III) A auditoria apontou que teria ocorrido elevação indevida do preço estimado do metro cúbico do serviço de dragagem, de R$ 9,10 (previsto no projeto) para R$ 11,13. Com as Despesas Eventuais e o aumento do valor orçado para o metro cúbico da dragagem, a equipe de auditoria calcula que teria ocorrido sobrepreço de R$ 47 milhões. Como o serviço foi concluído, o sobrepreço virou superfaturamento.
Adiantamento de pagamentos
Na execução do contrato, a equipe de auditoria registrou a aprovação e o pagamento da quarta e quinta medições de serviços sem a prévia comprovação de trabalhos já contratualmente definidos. Ou seja, teria ocorrido uma antecipação de pagamentos sem a anterior liquidação da despesa.
Fiscalização deficiente das obras
Em outro ponto da auditoria, foi questionada a ausência de adoção de providências por parte da Secretaria Especial de Portos da Presidência da República acerca de serviços de apoio à fiscalização das obras de dragagem no porto de Rio Grande. Os auditores dizem que, após mais de três meses de início das obras, nenhum relatório de fiscalização isento de erros havia sido entregue à secretaria pelo consórcio operante.
Empresas asseguram que cálculo está correto
O governo federal e as empreiteiras, em defesa promovida diante do Tribunal de Contas da União (TCU), garantem que não há embasamento técnico para alegações de sobrepreço na dragagem em Rio Grande. De parte do governo, a defesa da obra foi feita pelo Centro de Excelência em Engenharia de Transportes (Centran), do Ministério dos Transportes.
O órgão explica que o item Despesas Eventuais inclui os riscos inesperados e imprevisíveis durante a dragagem. O Centran justifica os valores adotados para as despesas eventuais e diz que são fruto da metodologia de dragagem por resultados previstos em lei. O Centran insiste que a existência simultânea de dois fatores (Taxa de Margem de Incerteza e Despesas Eventuais) está correta.

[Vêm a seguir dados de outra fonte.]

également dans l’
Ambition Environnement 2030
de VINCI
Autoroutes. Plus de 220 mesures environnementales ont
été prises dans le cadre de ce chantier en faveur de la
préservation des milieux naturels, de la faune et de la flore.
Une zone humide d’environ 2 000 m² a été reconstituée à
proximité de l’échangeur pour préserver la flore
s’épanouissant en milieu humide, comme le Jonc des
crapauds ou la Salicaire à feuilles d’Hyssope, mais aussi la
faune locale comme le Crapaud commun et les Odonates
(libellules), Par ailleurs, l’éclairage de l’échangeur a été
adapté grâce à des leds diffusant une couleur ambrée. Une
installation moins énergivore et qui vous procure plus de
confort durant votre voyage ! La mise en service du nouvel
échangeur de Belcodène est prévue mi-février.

O Centran informa também que, em vez de corrigir o custo mensal da dragagem ou acrescentar mais uma draga, optou-se por corrigir o preço unitário com fator multiplicador - o aumento do metro cúbico. Ou seja, elevar o pagamento pelo mesmo equipamento. Isso possibilitaria à empresa vencedora "mobilizar os meios necessários para que a produtividade fosse igual ou superior à necessária".

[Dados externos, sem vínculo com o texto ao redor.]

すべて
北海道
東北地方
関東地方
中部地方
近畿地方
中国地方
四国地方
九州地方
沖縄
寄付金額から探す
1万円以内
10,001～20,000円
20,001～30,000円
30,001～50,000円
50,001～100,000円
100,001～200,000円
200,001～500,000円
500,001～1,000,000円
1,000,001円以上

Na resposta ao TCU, o consórcio Odebrecht-Jan de Nul, que realizou a dragagem em Rio Grande, informou que, na planilha de preços apresentada, não foram consideradas despesas eventuais. O consórcio disse que respeitou exigências de produtividade e prazo estabelecidas no contrato ao escolher a draga. O equipamento, segundo o consórcio, teria atingido produção mensal de material dragado acima do requerido pela licitação. A Odebrecht, em nota oficial, afirmou que "o tema em questão é objeto de um processo de auditoria junto ao TCU, ao qual estão sendo apresentadas todas as explicações referentes aos apontamentos levantados pelo seu órgão técnico".